No siempre el servicio que más se vende es el que más dinero deja. En una peluquería podemos tener la agenda llena y, sin embargo, estar dedicando muchas horas a servicios que apenas generan beneficio.
La clave está en dejar de mirar únicamente cuánto facturamos y empezar a analizar cuánto nos aporta realmente cada servicio.
- Mira más allá del precio
Para saber si un servicio es rentable, no basta con mirar lo que paga el cliente. Hay que tener en cuenta:
- El tiempo que ocupa en agenda.
- El coste de los productos utilizados.
- El coste aproximado de la mano de obra.
- Otros gastos asociados al servicio.
- El precio final que paga el cliente.
Por ejemplo, un servicio de 80 € que ocupa tres horas puede ser menos rentable que otro de 50 € que requiere una hora.
Una buena pregunta es: ¿cuánto gano por cada hora que tengo ocupada?
- Analiza tus servicios
Haz una lista de los principales servicios de tu peluquería y compara tres datos: precio, coste y tiempo.
No necesitas empezar con un análisis complicado. Con una hoja de cálculo puedes calcular cuánto margen deja cada servicio y cuánto genera por hora.
Así aparecerán rápidamente tres grupos:
Servicios muy rentables.
Servicios que pueden mejorarse.
Servicios que consumen mucho tiempo y dejan poco margen.
- ¿Qué hacer con los servicios poco rentables?

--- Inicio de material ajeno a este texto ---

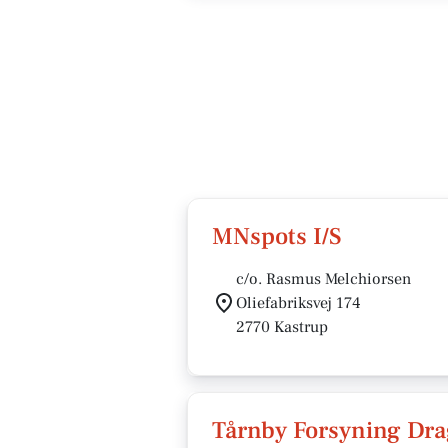
MNspots I/S
c/o. Rasmus Melchiorsen
Oliefabriksvej 174
2770 Kastrup
Tårnby Forsyning Dra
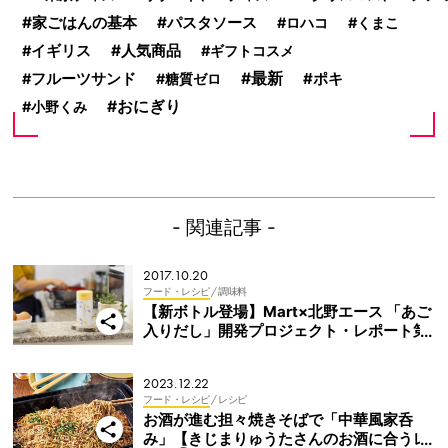
家ごはんの基本
パスタソース
ロハコ
くまこ
人気商品
イギリス
ギフトコスメ
最新
ポキ
フルーツサンド
糖質ゼロ
おにぎり
小野くみ
- 関連記事 -
2017.10.20
フード・レシピ
/ 調味料
【新ボトル登場】Mart×北野エース 「あご
入りだし」開発プロジェクト・レポート第
4弾
2023.12.22
フード・レシピ
/ レシピ
お酒が進む担々焼きそばで「中華風家呑
み」【きじまりゅうたさんのお酒に合うレ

Detectar un problema no significa necesariamente eliminar el servicio.
Primera opción: revisar el precio. Si tus costes han aumentado pero el precio lleva años sin cambiar, quizá simplemente necesitas actualizarlo.
Segunda: reducir tiempos. Revisa si el servicio puede realizarse de forma más eficiente, organizando mejor el proceso o evitando tiempos muertos.
Tercera: revisar el consumo de producto. Un exceso de producto puede reducir considerablemente el margen, especialmente en coloración y tratamientos.
Cuarta: convertirlo en una oportunidad de venta. Puedes crear combinaciones con servicios complementarios o productos que aumenten el ticket medio.
Y si sigue sin ser rentable…
Entonces hay que tomar una decisión. Un servicio puede ser interesante para atraer clientes, complementar otro servicio o generar fidelización, pero si consume demasiados recursos de forma constante, quizá haya que replantearlo, limitarlo o incluso eliminarlo.
La rentabilidad no consiste en trabajar más. Consiste en conseguir que cada hora de trabajo de tu peluquería tenga sentido económico.
Porque tener la agenda llena está muy bien. Que esa agenda sea rentable, mucho mejor.